[Directions] Restate word for word the lines in the listing below, starting at the line containing "厝前田上手契帶印契共九紙長房執上項手帶印契三紙二房" and ending at the line containing "至圳北至邱家田照 又厝前田壹坵東至二房養田西至四房歡", both included; leave out the rest.

• • • •

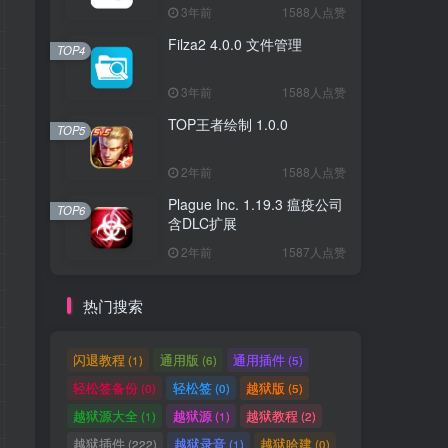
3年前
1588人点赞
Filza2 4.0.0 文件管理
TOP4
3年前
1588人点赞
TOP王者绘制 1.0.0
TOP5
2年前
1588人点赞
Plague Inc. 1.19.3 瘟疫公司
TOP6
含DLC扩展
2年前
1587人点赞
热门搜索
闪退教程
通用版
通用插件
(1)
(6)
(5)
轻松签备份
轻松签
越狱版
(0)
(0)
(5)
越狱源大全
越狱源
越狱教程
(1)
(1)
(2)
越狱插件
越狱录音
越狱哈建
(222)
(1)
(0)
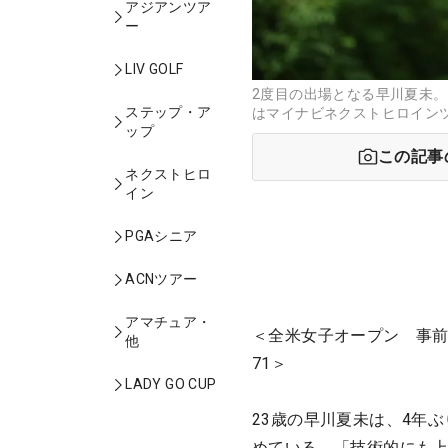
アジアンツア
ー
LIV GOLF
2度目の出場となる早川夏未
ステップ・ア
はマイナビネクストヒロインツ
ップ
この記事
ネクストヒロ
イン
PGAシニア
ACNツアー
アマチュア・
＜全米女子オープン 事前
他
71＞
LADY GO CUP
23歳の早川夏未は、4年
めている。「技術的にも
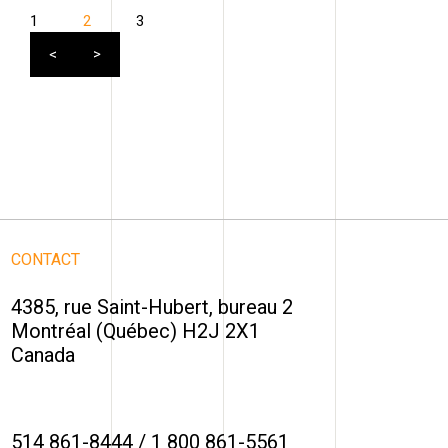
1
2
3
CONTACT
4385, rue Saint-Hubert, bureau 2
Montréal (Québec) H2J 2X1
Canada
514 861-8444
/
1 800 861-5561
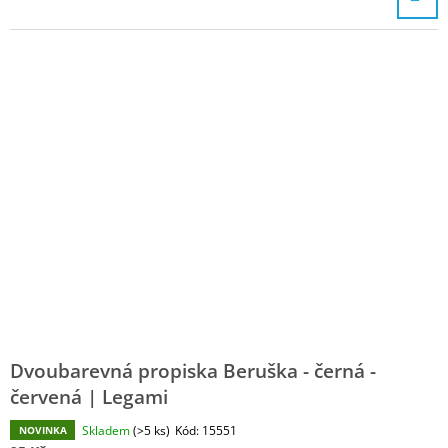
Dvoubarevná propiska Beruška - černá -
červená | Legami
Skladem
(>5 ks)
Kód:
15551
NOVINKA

• • • •

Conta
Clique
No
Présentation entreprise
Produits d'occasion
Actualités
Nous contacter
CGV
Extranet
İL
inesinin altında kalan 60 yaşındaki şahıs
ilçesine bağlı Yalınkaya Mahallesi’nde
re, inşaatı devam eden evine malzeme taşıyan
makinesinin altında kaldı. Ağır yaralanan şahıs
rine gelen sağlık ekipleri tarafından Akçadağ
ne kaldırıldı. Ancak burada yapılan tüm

• • • •

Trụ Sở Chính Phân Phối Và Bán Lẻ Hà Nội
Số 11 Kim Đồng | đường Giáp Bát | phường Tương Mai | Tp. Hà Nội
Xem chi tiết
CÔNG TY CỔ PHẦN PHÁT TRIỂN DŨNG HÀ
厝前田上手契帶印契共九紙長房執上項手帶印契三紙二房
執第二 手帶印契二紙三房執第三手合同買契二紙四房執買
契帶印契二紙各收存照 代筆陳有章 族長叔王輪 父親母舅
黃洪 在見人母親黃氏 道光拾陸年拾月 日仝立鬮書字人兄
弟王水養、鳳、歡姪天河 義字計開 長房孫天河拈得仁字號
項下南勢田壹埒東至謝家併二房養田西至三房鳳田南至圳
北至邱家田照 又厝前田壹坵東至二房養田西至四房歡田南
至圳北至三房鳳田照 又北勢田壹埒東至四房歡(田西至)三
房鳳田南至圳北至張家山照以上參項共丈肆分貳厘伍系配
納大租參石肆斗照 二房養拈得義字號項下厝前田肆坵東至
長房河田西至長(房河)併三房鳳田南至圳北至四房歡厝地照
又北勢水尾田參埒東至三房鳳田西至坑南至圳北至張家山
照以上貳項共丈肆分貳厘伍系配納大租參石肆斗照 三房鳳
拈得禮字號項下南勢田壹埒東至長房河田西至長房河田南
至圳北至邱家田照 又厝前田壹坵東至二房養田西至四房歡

• • • •

[Task answer]
厝前田上手契帶印契共九紙長房執上項手帶印契三紙二房
執第二 手帶印契二紙三房執第三手合同買契二紙四房執買
契帶印契二紙各收存照 代筆陳有章 族長叔王輪 父親母舅
黃洪 在見人母親黃氏 道光拾陸年拾月 日仝立鬮書字人兄
弟王水養、鳳、歡姪天河 義字計開 長房孫天河拈得仁字號
項下南勢田壹埒東至謝家併二房養田西至三房鳳田南至圳
北至邱家田照 又厝前田壹坵東至二房養田西至四房歡田南
至圳北至三房鳳田照 又北勢田壹埒東至四房歡(田西至)三
房鳳田南至圳北至張家山照以上參項共丈肆分貳厘伍系配
納大租參石肆斗照 二房養拈得義字號項下厝前田肆坵東至
長房河田西至長(房河)併三房鳳田南至圳北至四房歡厝地照
又北勢水尾田參埒東至三房鳳田西至坑南至圳北至張家山
照以上貳項共丈肆分貳厘伍系配納大租參石肆斗照 三房鳳
拈得禮字號項下南勢田壹埒東至長房河田西至長房河田南
至圳北至邱家田照 又厝前田壹坵東至二房養田西至四房歡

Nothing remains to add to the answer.